EXERCISE >> Could you show each line of the records that contains the word "Tiendas"?

[Records from a data source]
------------------------------------------------------------------------

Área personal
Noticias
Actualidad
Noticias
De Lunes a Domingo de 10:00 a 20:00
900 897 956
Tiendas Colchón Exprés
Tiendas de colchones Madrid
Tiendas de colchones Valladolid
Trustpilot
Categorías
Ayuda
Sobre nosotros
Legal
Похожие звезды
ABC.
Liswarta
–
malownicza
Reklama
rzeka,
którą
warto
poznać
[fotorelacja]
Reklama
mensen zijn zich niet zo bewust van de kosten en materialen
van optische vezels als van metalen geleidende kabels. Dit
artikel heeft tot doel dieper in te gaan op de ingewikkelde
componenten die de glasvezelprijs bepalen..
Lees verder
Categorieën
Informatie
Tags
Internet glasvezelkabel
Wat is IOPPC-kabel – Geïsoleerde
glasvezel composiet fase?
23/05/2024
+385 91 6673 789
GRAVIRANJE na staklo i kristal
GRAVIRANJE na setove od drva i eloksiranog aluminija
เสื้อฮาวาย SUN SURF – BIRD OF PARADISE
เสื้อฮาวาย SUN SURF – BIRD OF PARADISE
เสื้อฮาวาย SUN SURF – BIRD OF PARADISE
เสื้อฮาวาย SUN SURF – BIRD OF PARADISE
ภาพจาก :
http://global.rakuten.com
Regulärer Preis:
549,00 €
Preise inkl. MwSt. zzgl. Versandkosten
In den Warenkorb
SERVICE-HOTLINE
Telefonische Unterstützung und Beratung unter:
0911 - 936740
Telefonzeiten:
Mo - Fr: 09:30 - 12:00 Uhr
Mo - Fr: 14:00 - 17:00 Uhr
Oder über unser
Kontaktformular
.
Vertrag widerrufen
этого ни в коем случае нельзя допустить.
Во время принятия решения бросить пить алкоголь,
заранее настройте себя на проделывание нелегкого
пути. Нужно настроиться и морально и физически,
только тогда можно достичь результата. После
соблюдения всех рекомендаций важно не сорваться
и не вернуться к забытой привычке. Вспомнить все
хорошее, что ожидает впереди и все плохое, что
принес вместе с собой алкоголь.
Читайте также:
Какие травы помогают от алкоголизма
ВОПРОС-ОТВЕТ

------------------------------------------------------------------------

TASK SOLUTION >>
Tiendas Colchón Exprés
Tiendas de colchones Madrid
Tiendas de colchones Valladolid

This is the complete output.